WHAT YOU NEED TO DO => Look through the data below for the line with "5.2 中国生物制药价值链——产业价值属性分析" and the line with "6.2 中国生物制药行业细分市场一：疫苗", then output those two and all lines in between, exactly as written.

MATERIAL FOR THIS TASK =>

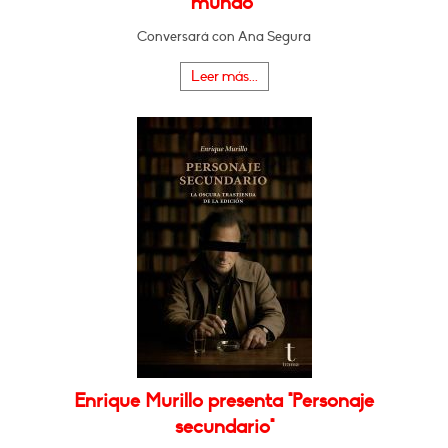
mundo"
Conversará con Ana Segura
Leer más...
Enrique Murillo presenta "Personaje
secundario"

* * *

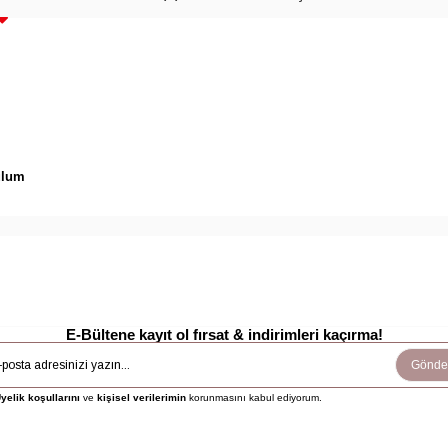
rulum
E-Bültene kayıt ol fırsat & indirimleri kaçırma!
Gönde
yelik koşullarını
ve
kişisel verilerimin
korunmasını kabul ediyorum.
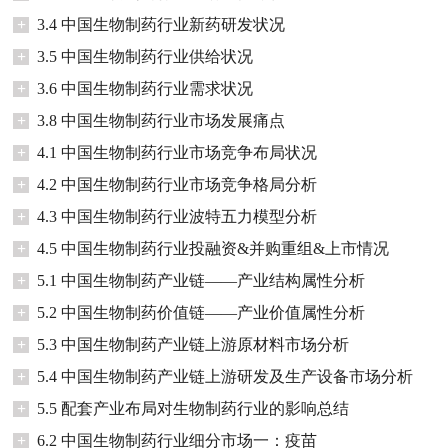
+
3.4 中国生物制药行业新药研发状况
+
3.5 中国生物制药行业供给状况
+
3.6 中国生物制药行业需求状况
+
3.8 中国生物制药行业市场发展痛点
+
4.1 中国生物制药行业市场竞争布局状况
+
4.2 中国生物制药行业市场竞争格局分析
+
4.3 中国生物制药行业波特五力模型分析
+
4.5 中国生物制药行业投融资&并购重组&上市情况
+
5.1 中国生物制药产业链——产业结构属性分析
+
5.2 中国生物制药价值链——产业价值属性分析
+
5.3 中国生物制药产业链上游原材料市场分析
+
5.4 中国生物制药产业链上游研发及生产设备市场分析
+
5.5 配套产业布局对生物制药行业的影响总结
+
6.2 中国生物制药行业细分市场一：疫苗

COMPLETED EXERCISE =>
5.2 中国生物制药价值链——产业价值属性分析
+
5.3 中国生物制药产业链上游原材料市场分析
+
5.4 中国生物制药产业链上游研发及生产设备市场分析
+
5.5 配套产业布局对生物制药行业的影响总结
+
6.2 中国生物制药行业细分市场一：疫苗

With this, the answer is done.